**RECORD SET:**
>>>>
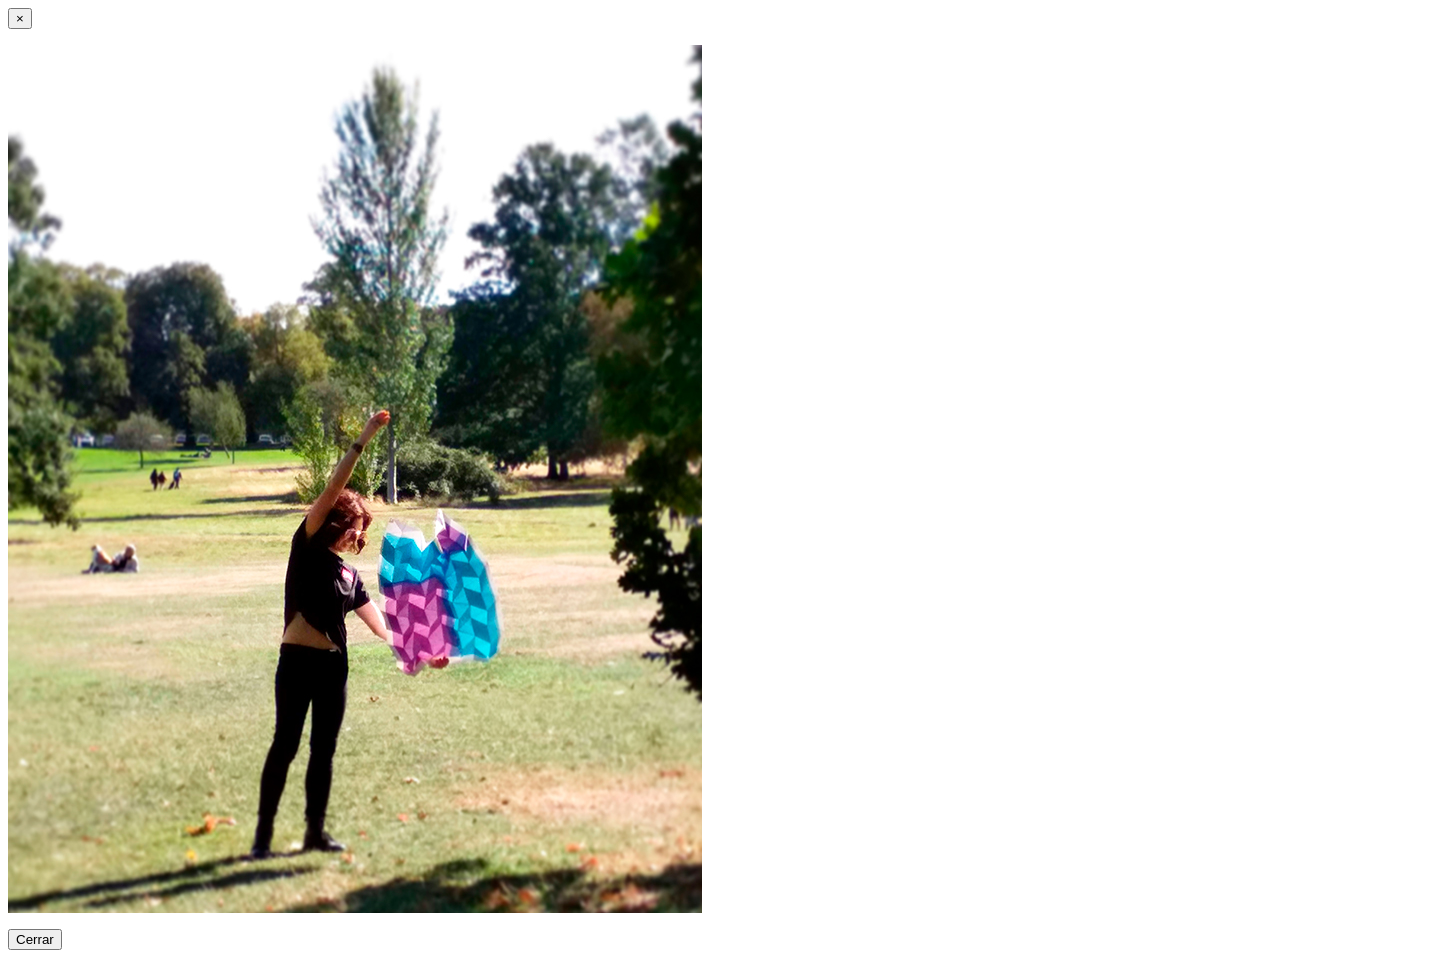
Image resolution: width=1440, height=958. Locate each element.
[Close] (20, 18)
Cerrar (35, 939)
<<<<
>>>>
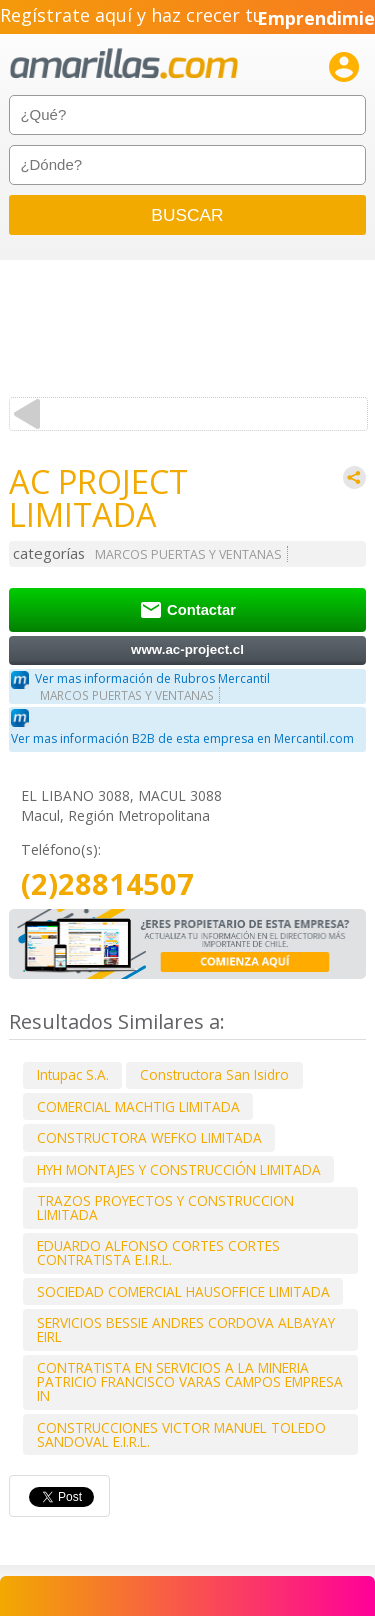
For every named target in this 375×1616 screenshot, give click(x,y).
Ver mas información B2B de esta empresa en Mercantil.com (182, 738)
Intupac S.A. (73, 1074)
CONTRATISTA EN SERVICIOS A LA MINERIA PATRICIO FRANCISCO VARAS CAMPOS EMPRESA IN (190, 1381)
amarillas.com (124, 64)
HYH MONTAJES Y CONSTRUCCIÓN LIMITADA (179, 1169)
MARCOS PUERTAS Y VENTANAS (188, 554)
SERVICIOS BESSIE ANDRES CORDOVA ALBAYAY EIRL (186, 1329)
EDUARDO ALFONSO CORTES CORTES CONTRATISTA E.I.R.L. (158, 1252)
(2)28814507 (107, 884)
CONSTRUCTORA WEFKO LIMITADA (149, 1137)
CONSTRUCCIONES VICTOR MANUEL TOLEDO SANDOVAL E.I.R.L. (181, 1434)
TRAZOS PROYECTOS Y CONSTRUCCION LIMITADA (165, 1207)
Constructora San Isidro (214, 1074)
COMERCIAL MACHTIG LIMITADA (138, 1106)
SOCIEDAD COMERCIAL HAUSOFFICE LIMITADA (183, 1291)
<<<<
**YOUR OBJECTIVE:**
How many lines of the listing above carry the string "LIMITADA"? Report that number with no other text.

**WRITTEN ANSWER:**
5